The real problem is that there is not one specific way to effectively fight underground coal fires. The best scientist can hope for is to identify where the fires are and then try to seal any vents to the surface they can find. They do this with ground penetrating radar and via heat seeking satellites.
Underground coal fires represent a significant hazard to any life that lives above them. In St. Louis, there is an underground coal fire that is moving towards a nuclear waste dump. The nuclear material is the waste byproducts of America’s Manhattan Project from WWII. A lady in St. Louis developed alopecea, an auto-immune disease sometimes referred to as spot-baldness, claiming it was from the emmissions from the underground coal seam fire where she lives.
In Glenwood, Colorado, an underground coal seam fire that has been burning for nearly a century reared it’s ugly head in 2002, setting thousands of acres of forest afire.

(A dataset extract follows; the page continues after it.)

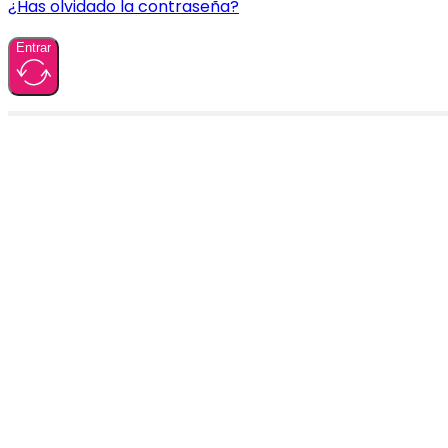
¿Has olvidado la contraseña?
Entrar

Here locally, many locals can identify places that occasionally flare up from underground fires. One recently popped up beside Rt. 250, in White Hall. There’s another just over the hill from the power plant, just before the bridge at Gypsy, behind the log church. More sites can be found on the WV DEP’s website, under Office of Abandoned Mines Land and Reclamation.
The really puzzling thing is that there has been very little study as to the long term health effects and environmental impact of these fires by any agency, nor any patented and effective approaches to extinguishing these types of fires.
It is kind of hypocritical for the EPA and environmentalists to be so aggressive towards coal users and producers, when there are coal fires out there raging unchecked. It would seem to be common sense that a responsible and vibrant coal industry would be the best vangaurd for monitoring and understanding underground coal seam fires.
With all the hostility against coal powered generation, it makes you wonder if the objections raised by environmentalists are genuine concerns or just an avenue for revenue for those who claim to be against coal.
Afterall, the reclamation of mines and the extinguishing of such fires would accomplish removing tons of carbon pollution from the air, employ people in doing that work, and make such lands available for develpment. All of this would act to boost the economy and clean up the environment.